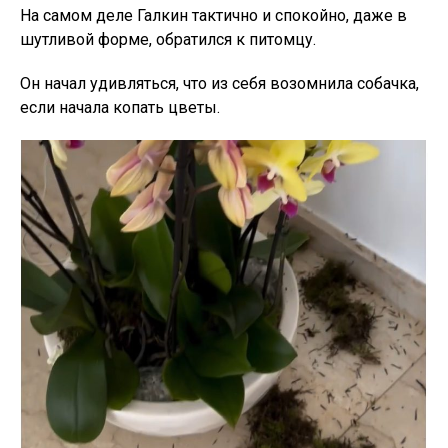
На самом деле Галкин тактично и спокойно, даже в
шутливой форме, обратился к питомцу.
Он начал удивляться, что из себя возомнила собачка,
если начала копать цветы.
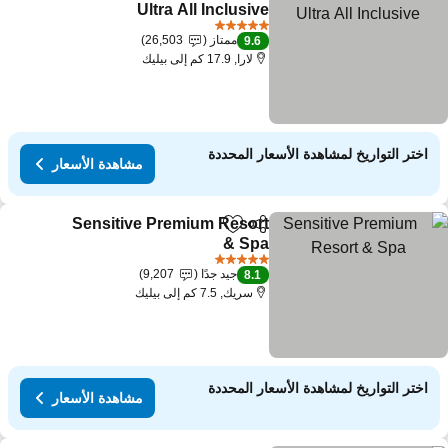
Add to favorites
Ultra All Inclusive
مشاهدة الأسعار
5 عدد النجوم
ممتاز
26,503
9.6
لارا, 17.9 كم إلى بيليك
اختر التواريخ لمشاهدة الأسعار المحددة
مشاهدة الأسعار
Sensitive Premium Resort
مشاركة
Add to favorites
& Spa
مشاهدة الأسعار
5 عدد النجوم
جيد جدًا
9,207
8.1
سريك, 7.5 كم إلى بيليك
اختر التواريخ لمشاهدة الأسعار المحددة
مشاهدة الأسعار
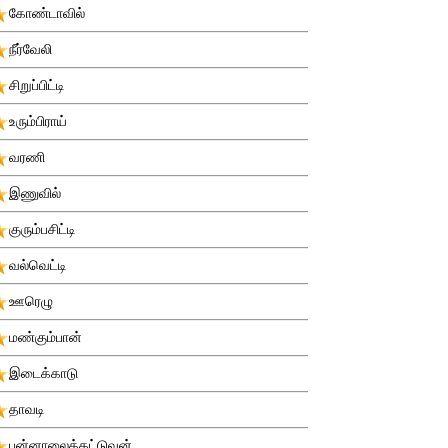
கோண்டாவில்
நீர்வேலி
சிறுப்பிட்டி
உரும்பிராய்
வரணி
இணுவில்
குரும்பசிட்டி
வல்வெட்டி
ஊரெழு
மண்கும்பான்
இடைக்காடு
தாவடி
புன்னாலைக்கட்டுவன்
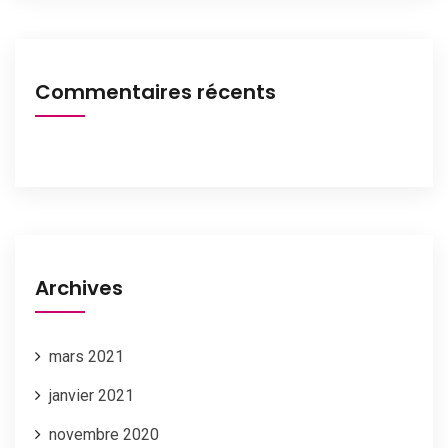
Commentaires récents
Archives
mars 2021
janvier 2021
novembre 2020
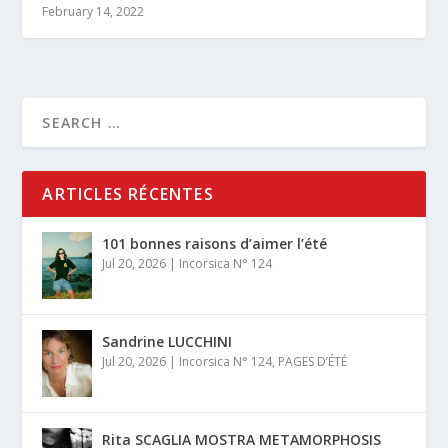
February 14, 2022
ARTICLES RÉCENTES
101 bonnes raisons d’aimer l’été
Jul 20, 2026
|
Incorsica N° 124
Sandrine LUCCHINI
Jul 20, 2026
|
Incorsica N° 124
,
PAGES D’ÉTÉ
Rita SCAGLIA MOSTRA METAMORPHOSIS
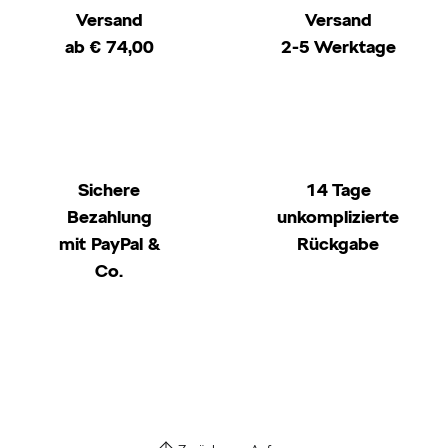
Versand
Versand
ab € 74,00
2-5 Werktage
Sichere
14 Tage
Bezahlung
unkomplizierte
mit PayPal &
Rückgabe
Co.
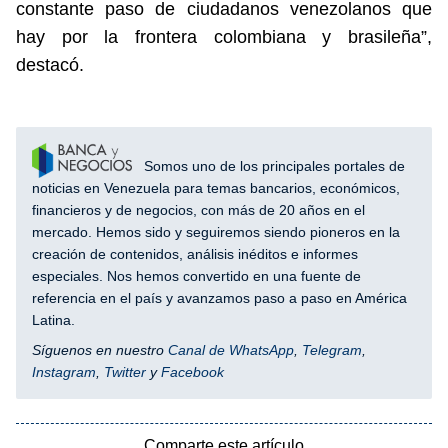
constante paso de ciudadanos venezolanos que
hay por la frontera colombiana y brasileña”,
destacó.
Somos uno de los principales portales de
noticias en Venezuela para temas bancarios, económicos,
financieros y de negocios, con más de 20 años en el
mercado. Hemos sido y seguiremos siendo pioneros en la
creación de contenidos, análisis inéditos e informes
especiales. Nos hemos convertido en una fuente de
referencia en el país y avanzamos paso a paso en América
Latina.
Síguenos en nuestro
Canal de WhatsApp
,
Telegram
,
Instagram
,
Twitter
y
Facebook
Comparte este artículo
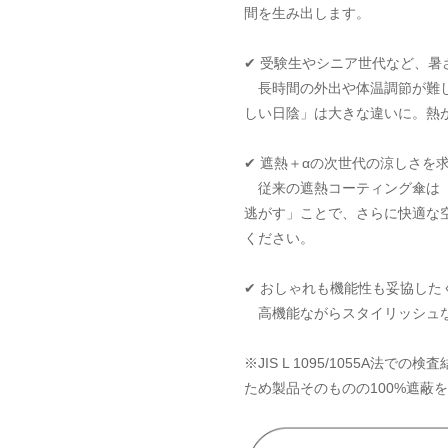
間を生み出します。
✔ 受験生やシニア世代など、暑
長時間の外出や体温調節が難し
しい日陰」は大きな違いに。熱
✔ 遮熱＋αの次世代の涼しさを
従来の遮熱コーティング傘は「熱
逃がす」ことで、さらに快適な
ください。
✔ おしゃれも機能性も妥協した
高機能ながらスタイリッシュな
※JIS L 1095/1055A
ため製品そのものの100%遮蔽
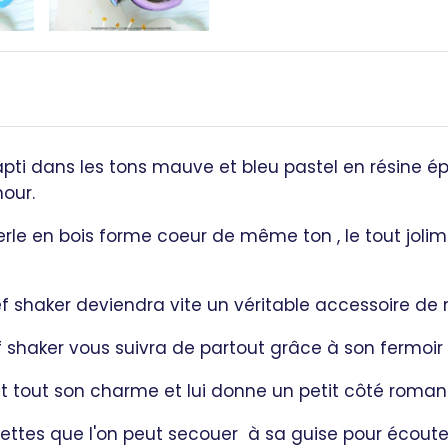
apti dans les tons mauve et bleu pastel en résine ép
our.
perle en bois forme coeur de même ton , le tout jol
f shaker deviendra vite un véritable accessoire de
lef shaker vous suivra de partout grâce à son fermo
t tout son charme et lui donne un petit côté roman
lettes que l'on peut secouer à sa guise pour écouter 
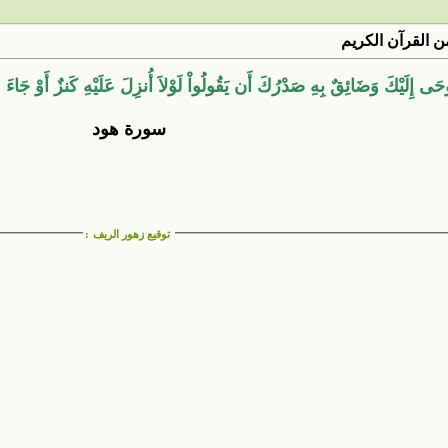
 القرآن الكريم
حَى إِلَيْكَ وَضَائِقٌ بِهِ صَدْرُكَ أَن يَقُولُواْ لَوْلاَ أُنزِلَ عَلَيْهِ كَنزٌ أَوْ جَاءَ 
سورة هود
توقيع زهور الريف
:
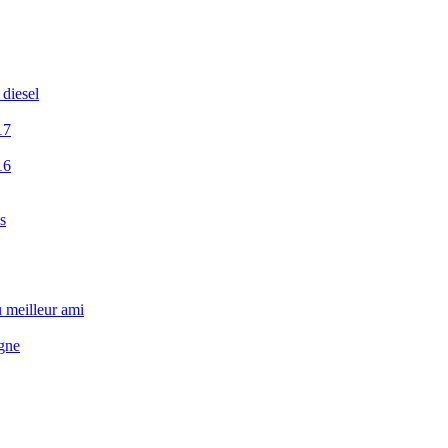
 diesel
17
16
s
u meilleur ami
igne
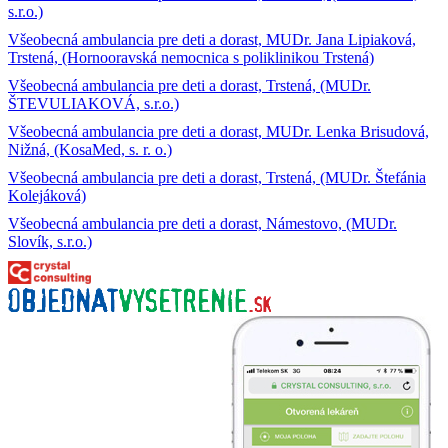
s.r.o.)
Všeobecná ambulancia pre deti a dorast, MUDr. Jana Lipiaková,
Trstená, (Hornooravská nemocnica s poliklinikou Trstená)
Všeobecná ambulancia pre deti a dorast, Trstená, (MUDr.
ŠTEVULIAKOVÁ, s.r.o.)
Všeobecná ambulancia pre deti a dorast, MUDr. Lenka Brisudová,
Nižná, (KosaMed, s. r. o.)
Všeobecná ambulancia pre deti a dorast, Trstená, (MUDr. Štefánia
Kolejáková)
Všeobecná ambulancia pre deti a dorast, Námestovo, (MUDr.
Slovík, s.r.o.)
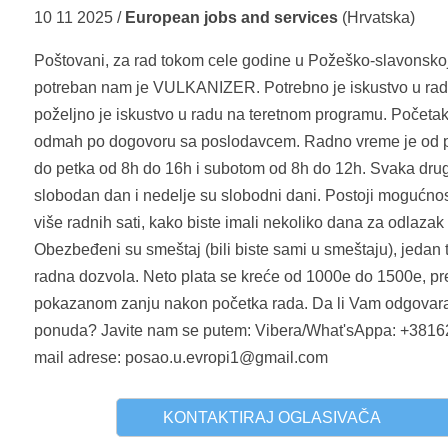
10 11 2025 /
European jobs and services
(Hrvatska)
Poštovani, za rad tokom cele godine u Požeško-slavonskoj
potreban nam je VULKANIZER. Potrebno je iskustvo u rad
poželjno je iskustvo u radu na teretnom programu. Početak
odmah po dogovoru sa poslodavcem. Radno vreme je od 
do petka od 8h do 16h i subotom od 8h do 12h. Svaka drug
slobodan dan i nedelje su slobodni dani. Postoji mogućnos
više radnih sati, kako biste imali nekoliko dana za odlazak 
Obezbeđeni su smeštaj (bili biste sami u smeštaju), jedan t
radna dozvola. Neto plata se kreće od 1000e do 1500e, p
pokazanom zanju nakon početka rada. Da li Vam odgovar
ponuda? Javite nam se putem: Vibera/What'sAppa: +381
mail adrese: posao.u.evropi1@gmail.com
KONTAKTIRAJ OGLASIVAČA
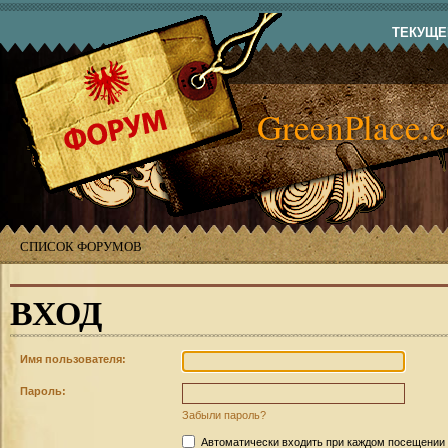
ТЕКУЩЕЕ
GreenPlace.
СПИСОК ФОРУМОВ
ВХОД
Имя пользователя:
Пароль:
Забыли пароль?
Автоматически входить при каждом посещении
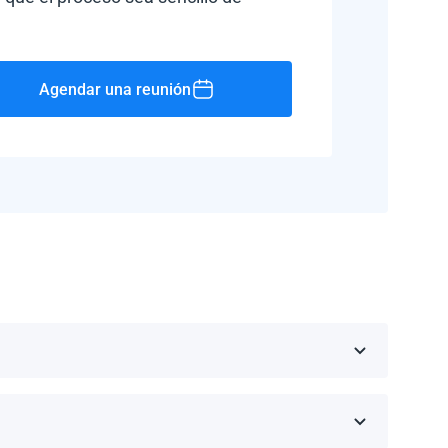
Agendar una reunión
Rico, Jamaica, República Dominicana, Barbados y
 fabricante.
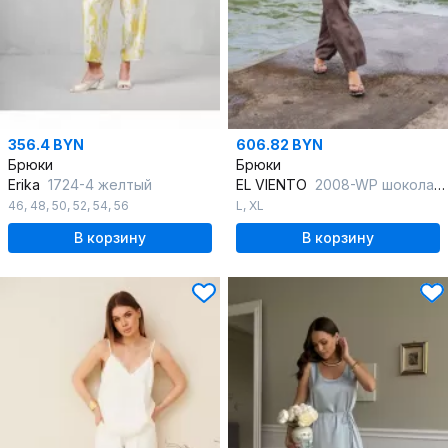
356.4 BYN
606.82 BYN
Брюки
Брюки
Erika
1724-4 желтый
EL VIENTO
2008-WP шоколадный
46
,
48
,
50
,
52
,
54
,
56
L
,
XL
В корзину
В корзину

§ TASK PROMPT: Only an exact copy of the entries, with no pictures, is expected as the answer.

§ RESULT OF THE TASK:
На самом деле Галкин тактично и спокойно, даже в
шутливой форме, обратился к питомцу.
Он начал удивляться, что из себя возомнила собачка,
если начала копать цветы.
Add to favorites
Ultra All Inclusive
مشاهدة الأسعار
5 عدد النجوم
ممتاز
26,503
9.6
لارا, 17.9 كم إلى بيليك
اختر التواريخ لمشاهدة الأسعار المحددة
مشاهدة الأسعار
Sensitive Premium Resort
مشاركة
Add to favorites
& Spa
مشاهدة الأسعار
5 عدد النجوم
جيد جدًا
9,207
8.1
سريك, 7.5 كم إلى بيليك
اختر التواريخ لمشاهدة الأسعار المحددة
مشاهدة الأسعار
கோண்டாவில்
நீர்வேலி
சிறுப்பிட்டி
உரும்பிராய்
வரணி
இணுவில்
குரும்பசிட்டி
வல்வெட்டி
ஊரெழு
மண்கும்பான்
இடைக்காடு
தாவடி
புன்னாலைக்கட்டுவன்
Commentaires récents
Archives
mars 2021
janvier 2021
novembre 2020
February 14, 2022
ARTICLES RÉCENTES
101 bonnes raisons d’aimer l’été
Jul 20, 2026
|
Incorsica N° 124
Sandrine LUCCHINI
Jul 20, 2026
|
Incorsica N° 124
,
PAGES D’ÉTÉ
Rita SCAGLIA MOSTRA METAMORPHOSIS
Versand
Versand
ab € 74,00
2-5 Werktage
Sichere
14 Tage
Bezahlung
unkomplizierte
mit PayPal &
Rückgabe
Co.
constante paso de ciudadanos venezolanos que
hay por la frontera colombiana y brasileña”,
destacó.
Somos uno de los principales portales de
noticias en Venezuela para temas bancarios, económicos,
financieros y de negocios, con más de 20 años en el
mercado. Hemos sido y seguiremos siendo pioneros en la
creación de contenidos, análisis inéditos e informes
especiales. Nos hemos convertido en una fuente de
referencia en el país y avanzamos paso a paso en América
Latina.
Síguenos en nuestro
Canal de WhatsApp
,
Telegram
,
Instagram
,
Twitter
y
Facebook
Comparte este artículo
間を生み出します。
✔ 受験生やシニア世代など、暑
長時間の外出や体温調節が難し
しい日陰」は大きな違いに。熱
✔ 遮熱＋αの次世代の涼しさを
従来の遮熱コーティング傘は「熱
逃がす」ことで、さらに快適な
ください。
✔ おしゃれも機能性も妥協した
高機能ながらスタイリッシュな
※JIS L 1095/1055A
ため製品そのものの100%遮蔽
apti dans les tons mauve et bleu pastel en résine ép
our.
perle en bois forme coeur de même ton , le tout jol
f shaker deviendra vite un véritable accessoire de
lef shaker vous suivra de partout grâce à son fermo
t tout son charme et lui donne un petit côté roman
lettes que l'on peut secouer à sa guise pour écouter 
 القرآن الكريم
حَى إِلَيْكَ وَضَائِقٌ بِهِ صَدْرُكَ أَن يَقُولُواْ لَوْلاَ أُنزِلَ عَلَيْهِ كَنزٌ أَوْ جَاءَ 
سورة هود
توقيع زهور الريف
:
 diesel
17
16
s
u meilleur ami
igne
s.r.o.)
Všeobecná ambulancia pre deti a dorast, MUDr. Jana Lipiaková,
Trstená, (Hornooravská nemocnica s poliklinikou Trstená)
Všeobecná ambulancia pre deti a dorast, Trstená, (MUDr.
ŠTEVULIAKOVÁ, s.r.o.)
Všeobecná ambulancia pre deti a dorast, MUDr. Lenka Brisudová,
Nižná, (KosaMed, s. r. o.)
Všeobecná ambulancia pre deti a dorast, Trstená, (MUDr. Štefánia
Kolejáková)
Všeobecná ambulancia pre deti a dorast, Námestovo, (MUDr.
Slovík, s.r.o.)
10 11 2025 /
European jobs and services
(Hrvatska)
Poštovani, za rad tokom cele godine u Požeško-slavonskoj
potreban nam je VULKANIZER. Potrebno je iskustvo u rad
poželjno je iskustvo u radu na teretnom programu. Početak
odmah po dogovoru sa poslodavcem. Radno vreme je od 
do petka od 8h do 16h i subotom od 8h do 12h. Svaka drug
slobodan dan i nedelje su slobodni dani. Postoji mogućnos
više radnih sati, kako biste imali nekoliko dana za odlazak 
Obezbeđeni su smeštaj (bili biste sami u smeštaju), jedan t
radna dozvola. Neto plata se kreće od 1000e do 1500e, p
pokazanom zanju nakon početka rada. Da li Vam odgovar
ponuda? Javite nam se putem: Vibera/What'sAppa: +381
mail adrese: posao.u.evropi1@gmail.com
KONTAKTIRAJ OGLASIVAČA
ТЕКУЩЕЕ
GreenPlace.
СПИСОК ФОРУМОВ
ВХОД
Имя пользователя:
Пароль:
Забыли пароль?
Автоматически входить при каждом посещении
Agendar una reunión
Rico, Jamaica, República Dominicana, Barbados y
 fabricante.
356.4 BYN
606.82 BYN
Брюки
Брюки
Erika
1724-4 желтый
EL VIENTO
2008-WP шоколадный
46
,
48
,
50
,
52
,
54
,
56
L
,
XL
В корзину
В корзину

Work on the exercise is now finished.